Teicoplanin Dosing in Continuous Renal Replacement Therapy (CRRT)
For patients undergoing CRRT, teicoplanin should be dosed according to the GFR 10-50 mL/min dosing schedule, with a loading dose of 6-12 mg/kg three times followed by maintenance doses of 6-12 mg/kg every 48 hours. 1
Dosing Recommendations for Teicoplanin in CRRT
Loading Dose
- Initial loading dose: 6-12 mg/kg administered three times
- Higher loading dose (12 mg/kg) is recommended for severe infections such as S. aureus endocarditis or septic arthritis
- Standard loading dose (6 mg/kg) for less severe infections
- Loading doses should be given regardless of renal function to rapidly achieve therapeutic levels
Maintenance Dose
- 6-12 mg/kg every 48 hours (as per GFR 10-50 mL/min schedule) 1
- Dose should be adjusted based on therapeutic drug monitoring
Therapeutic Drug Monitoring
Target Trough Concentrations
- Standard infections: 10-15 mg/L
- Severe infections (endocarditis, septic arthritis, severe sepsis): ≥20 mg/L
Monitoring Schedule
- First measurement: After 48-72 hours (before 4th dose)
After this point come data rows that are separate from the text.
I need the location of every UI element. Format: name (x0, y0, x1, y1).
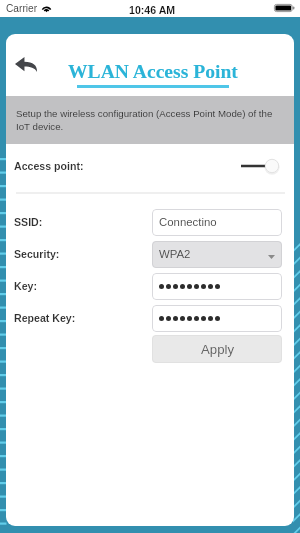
button[interactable]: Connectino (152, 209, 282, 236)
button[interactable]: Access point toggle (241, 157, 281, 175)
button[interactable]: WPA2 (152, 241, 282, 268)
staticText: Apply (201, 342, 234, 357)
staticText: Access point: (14, 160, 84, 172)
staticText: WLAN Access Point (68, 61, 238, 83)
staticText: Security: (14, 248, 60, 260)
button[interactable]: Back (10, 48, 42, 80)
staticText: Connectino (159, 216, 217, 229)
button[interactable]: Apply (152, 335, 282, 363)
staticText: 10:46 AM (129, 4, 176, 16)
staticText: SSID: (14, 216, 43, 228)
button[interactable]: Password (152, 273, 282, 300)
button[interactable]: Access point: (6, 144, 294, 188)
staticText: Carrier (6, 3, 38, 14)
staticText: Setup the wireless configuration (Access… (16, 108, 278, 132)
staticText: WPA2 (159, 248, 191, 261)
staticText: Repeat Key: (14, 312, 76, 324)
staticText: Key: (14, 280, 37, 292)
button[interactable]: Password (152, 305, 282, 332)
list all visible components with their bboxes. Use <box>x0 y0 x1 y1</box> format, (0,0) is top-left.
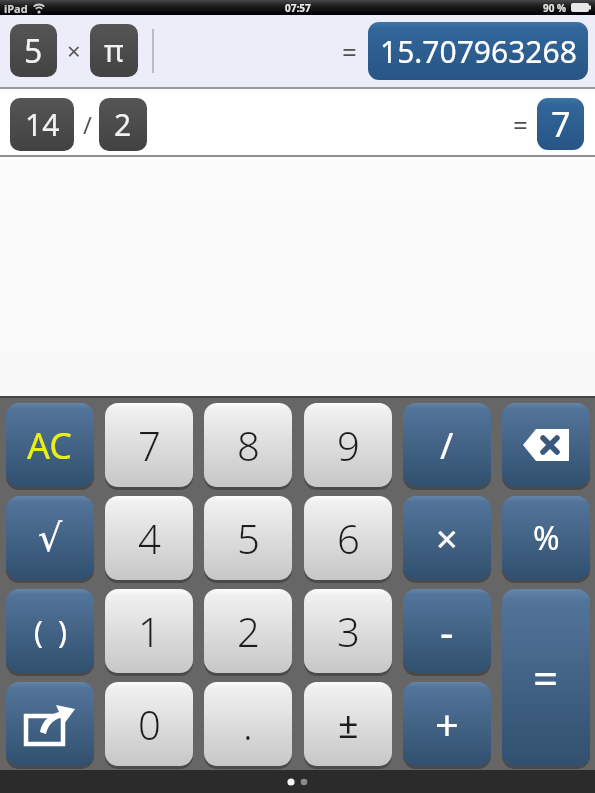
button[interactable]: 6 <box>304 496 392 580</box>
button[interactable]: 5 <box>204 496 292 580</box>
staticText: AC <box>27 421 73 470</box>
staticText: / <box>440 421 454 470</box>
button[interactable]: 4 <box>105 496 193 580</box>
staticText: 14 <box>25 104 60 145</box>
button[interactable]: 2 <box>99 98 147 151</box>
staticText: π <box>104 30 124 71</box>
staticText: √ <box>38 516 63 560</box>
button[interactable]: 7 <box>537 98 584 150</box>
button[interactable]: ± <box>304 682 392 766</box>
staticText: 15.707963268 <box>380 31 577 72</box>
button[interactable]: 8 <box>204 403 292 487</box>
staticText: 6 <box>337 511 360 565</box>
button[interactable]: √ <box>6 496 94 580</box>
button[interactable]: 0 <box>105 682 193 766</box>
staticText: 9 <box>337 418 360 472</box>
button[interactable]: / <box>403 403 491 487</box>
staticText: % <box>533 516 560 560</box>
button[interactable]: 2 <box>204 589 292 673</box>
staticText: 5 <box>24 29 43 73</box>
staticText: 07:57 <box>285 1 311 15</box>
staticText: + <box>435 696 460 753</box>
staticText: . <box>243 697 253 751</box>
button[interactable]: . <box>204 682 292 766</box>
button[interactable] <box>0 89 595 155</box>
staticText: 7 <box>138 418 161 472</box>
staticText: iPad <box>4 1 28 16</box>
button[interactable]: + <box>403 682 491 766</box>
button[interactable]: ( ) <box>6 589 94 673</box>
staticText: 8 <box>237 418 260 472</box>
button[interactable]: 1 <box>105 589 193 673</box>
staticText: = <box>513 107 528 142</box>
staticText: 0 <box>138 697 161 751</box>
staticText: - <box>440 603 454 660</box>
staticText: 7 <box>551 101 571 147</box>
button[interactable] <box>6 682 94 766</box>
button[interactable]: 5 <box>10 24 57 77</box>
button[interactable]: × <box>403 496 491 580</box>
button[interactable]: 9 <box>304 403 392 487</box>
staticText: ( ) <box>34 611 67 652</box>
staticText: = <box>533 648 559 708</box>
button[interactable]: 7 <box>105 403 193 487</box>
staticText: 4 <box>138 511 161 565</box>
button[interactable]: 3 <box>304 589 392 673</box>
button[interactable]: 14 <box>10 98 74 151</box>
staticText: 90 % <box>543 1 567 15</box>
button[interactable] <box>502 403 590 487</box>
staticText: 1 <box>138 604 161 658</box>
button[interactable]: 15.707963268 <box>368 22 588 80</box>
staticText: 2 <box>114 104 132 145</box>
staticText: 3 <box>337 604 360 658</box>
button[interactable]: % <box>502 496 590 580</box>
button[interactable]: - <box>403 589 491 673</box>
staticText: ± <box>338 700 359 749</box>
button[interactable] <box>0 15 595 87</box>
staticText: 2 <box>237 604 260 658</box>
staticText: / <box>83 108 92 141</box>
button[interactable]: π <box>90 24 138 77</box>
staticText: = <box>342 34 357 69</box>
staticText: × <box>67 34 81 67</box>
staticText: 5 <box>237 511 260 565</box>
staticText: × <box>436 512 458 564</box>
button[interactable]: AC <box>6 403 94 487</box>
button[interactable]: = <box>502 589 590 766</box>
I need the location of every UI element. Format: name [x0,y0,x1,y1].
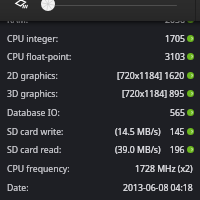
staticText: (39.0 MB/s) 196 [115,144,185,156]
button[interactable]: RAM: [0,10,200,29]
staticText: 1705 [165,33,185,45]
staticText: 2D graphics: [7,70,58,82]
staticText: CPU integer: [7,33,59,45]
button[interactable]: CPU frequency: [0,159,200,178]
staticText: 2056 [165,14,185,26]
staticText: 2013-06-08 04:18 [123,182,193,194]
button[interactable]: Benchmark score [41,0,55,11]
button[interactable]: CPU float-point: [0,47,200,66]
button[interactable]: SD card read: [0,140,200,159]
staticText: SD card write: [7,126,64,138]
staticText: [720x1184] 1620 [117,70,185,82]
button[interactable]: Date: [0,178,200,197]
staticText: 3D graphics: [7,88,58,100]
staticText: CPU frequency: [7,163,70,175]
button[interactable]: SD card write: [0,122,200,141]
button[interactable]: 3D graphics: [0,84,200,103]
staticText: CPU float-point: [7,51,72,63]
staticText: Database IO: [7,107,60,119]
staticText: 3103 [165,51,185,63]
staticText: RAM: [7,14,29,26]
staticText: 565 [170,107,185,119]
staticText: 1728 MHz (x2) [135,163,193,175]
button[interactable]: Database IO: [0,103,200,122]
button[interactable]: CPU integer: [0,29,200,48]
button[interactable]: 2D graphics: [0,66,200,85]
button[interactable]: App icon [14,0,28,13]
staticText: (14.5 MB/s) 145 [115,126,185,138]
staticText: [720x1184] 895 [122,88,185,100]
staticText: SD card read: [7,144,62,156]
staticText: Date: [7,182,29,194]
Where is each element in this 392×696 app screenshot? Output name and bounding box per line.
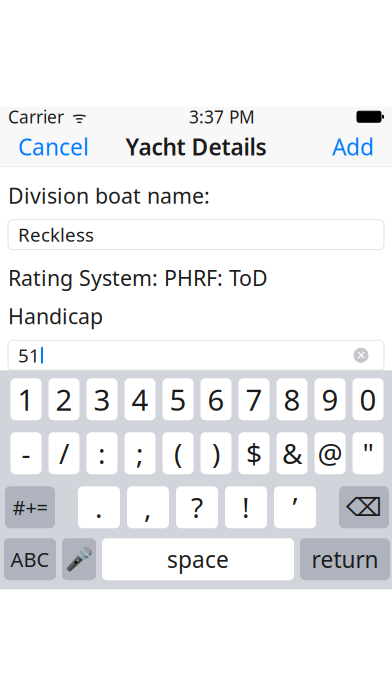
button[interactable]: 9 xyxy=(314,378,346,420)
staticText: return xyxy=(312,544,378,574)
staticText: 3:37 PM xyxy=(189,105,255,128)
button[interactable]: Letters xyxy=(4,538,56,580)
button[interactable]: ( xyxy=(162,432,194,474)
staticText: ᯤ xyxy=(64,106,87,127)
button[interactable]: , xyxy=(127,486,169,528)
staticText: ’ xyxy=(292,489,298,526)
staticText: ! xyxy=(242,489,250,526)
staticText: ✕ xyxy=(356,348,366,362)
staticText: Reckless xyxy=(18,222,94,247)
button[interactable]: " xyxy=(352,432,384,474)
staticText: 3 xyxy=(94,380,110,419)
staticText: Cancel xyxy=(18,132,89,162)
staticText: 4 xyxy=(132,380,148,419)
button[interactable]: : xyxy=(86,432,118,474)
button[interactable]: ) xyxy=(200,432,232,474)
button[interactable]: 2 xyxy=(48,378,80,420)
button[interactable]: 6 xyxy=(200,378,232,420)
button[interactable]: ? xyxy=(176,486,218,528)
button[interactable]: 0 xyxy=(352,378,384,420)
staticText: ? xyxy=(191,489,203,526)
staticText: ⌫ xyxy=(346,493,382,522)
staticText: Handicap xyxy=(8,302,103,330)
button[interactable]: More symbols xyxy=(5,486,55,528)
staticText: 0 xyxy=(360,380,376,419)
button[interactable]: / xyxy=(48,432,80,474)
staticText: ( xyxy=(174,435,182,472)
staticText: 9 xyxy=(322,380,338,419)
staticText: $ xyxy=(246,435,262,472)
staticText: 7 xyxy=(246,380,262,419)
button[interactable]: Add xyxy=(322,127,384,167)
staticText: ; xyxy=(136,435,144,472)
button[interactable]: @ xyxy=(314,432,346,474)
staticText: Division boat name: xyxy=(8,181,210,210)
staticText: Yacht Details xyxy=(126,132,266,162)
staticText: 51 xyxy=(18,343,40,368)
button[interactable]: - xyxy=(10,432,42,474)
button[interactable]: return xyxy=(300,538,390,580)
button[interactable]: space xyxy=(102,538,294,580)
staticText: 🎤 xyxy=(65,546,93,572)
button[interactable]: 1 xyxy=(10,378,42,420)
button[interactable]: ; xyxy=(124,432,156,474)
staticText: " xyxy=(362,435,374,472)
staticText: . xyxy=(95,489,103,526)
button[interactable]: 3 xyxy=(86,378,118,420)
button[interactable]: Dictation xyxy=(62,538,96,580)
button[interactable]: Clear text xyxy=(348,342,374,368)
button[interactable]: ! xyxy=(225,486,267,528)
staticText: 8 xyxy=(284,380,300,419)
button[interactable]: ’ xyxy=(274,486,316,528)
staticText: 1 xyxy=(18,380,34,419)
staticText: #+= xyxy=(12,494,48,521)
button[interactable]: & xyxy=(276,432,308,474)
button[interactable]: 7 xyxy=(238,378,270,420)
staticText: ABC xyxy=(10,546,50,573)
staticText: Add xyxy=(332,132,374,162)
button[interactable]: 8 xyxy=(276,378,308,420)
staticText: 6 xyxy=(208,380,224,419)
button[interactable]: $ xyxy=(238,432,270,474)
button[interactable]: Cancel xyxy=(8,127,99,167)
staticText: 2 xyxy=(56,380,72,419)
button[interactable]: . xyxy=(78,486,120,528)
button[interactable]: 5 xyxy=(162,378,194,420)
staticText: @ xyxy=(318,435,342,472)
button[interactable]: 4 xyxy=(124,378,156,420)
staticText: - xyxy=(22,435,30,472)
staticText: Rating System: PHRF: ToD xyxy=(8,264,268,292)
button[interactable]: Delete xyxy=(339,486,389,528)
staticText: , xyxy=(144,489,152,526)
staticText: space xyxy=(167,544,229,574)
staticText: 5 xyxy=(170,380,186,419)
staticText: / xyxy=(59,435,69,472)
staticText: Carrier xyxy=(8,105,64,128)
staticText: ) xyxy=(212,435,220,472)
staticText: : xyxy=(98,435,106,472)
staticText: & xyxy=(282,435,302,472)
- Subsequent monitoring: Twice weekly
- Additional monitoring indicated in patients with:
- Major burns
- Intravenous drug use
- Rapidly changing renal function
Rationale for Dosing Recommendations
Teicoplanin has a long half-life and high protein binding (98%), which affects its pharmacokinetics in critically ill patients 1. Patients on CRRT have altered drug clearance similar to those with moderate renal impairment (GFR 10-50 mL/min) 1.
Studies have shown that standard dosing often results in subtherapeutic levels:
- Only 37% of patients achieve therapeutic levels with standard 400 mg daily dosing 2
- Higher loading doses (12 mg/kg) result in significantly better achievement of target trough levels (90% vs 18.2% by day 2) 3
Special Considerations for CRRT Patients
- Volume of distribution: Often increased in critically ill patients due to fluid resuscitation, requiring higher loading doses
- Protein binding: Hypoalbuminemia common in critical illness, affecting free drug concentration
- Type of CRRT: Different CRRT modalities (CVVH, CVVHD, CVVHDF) may affect clearance differently
- Filter properties: High-flux membranes may increase drug clearance
Clinical Outcomes
Achieving therapeutic levels early is critical for improved outcomes:
- Patients who achieve target initial trough concentrations (≥15 μg/mL) have significantly higher clinical success rates (75% vs 50%) 4
- Subtherapeutic levels are associated with treatment failure and development of resistance
Common Pitfalls to Avoid
- Inadequate loading doses: Failure to give sufficient loading doses results in delayed achievement of therapeutic levels
- Insufficient maintenance dosing: Standard dosing often results in subtherapeutic levels in CRRT
- Lack of therapeutic drug monitoring: Essential for optimizing therapy
- Failure to adjust for severe infections: Higher trough levels (≥20 mg/L) needed for severe infections like endocarditis
Algorithm for Teicoplanin Dosing in CRRT
Initial assessment:
- Determine infection severity
- Check for factors affecting pharmacokinetics (hypoalbuminemia, fluid status)
Loading phase:
- Administer 6-12 mg/kg (based on severity) three times
- For severe infections: 12 mg/kg (approximately 800 mg for 70 kg patient)
- For standard infections: 6 mg/kg (approximately 400 mg for 70 kg patient)
Maintenance phase:
- Begin with 6-12 mg/kg every 48 hours
- Adjust based on therapeutic drug monitoring
Monitoring and adjustment:
- Check trough levels after 48-72 hours
- Adjust dose to maintain trough of 10-15 mg/L (standard) or ≥20 mg/L (severe)
By following this approach, clinicians can optimize teicoplanin therapy in CRRT patients to improve clinical outcomes while minimizing toxicity.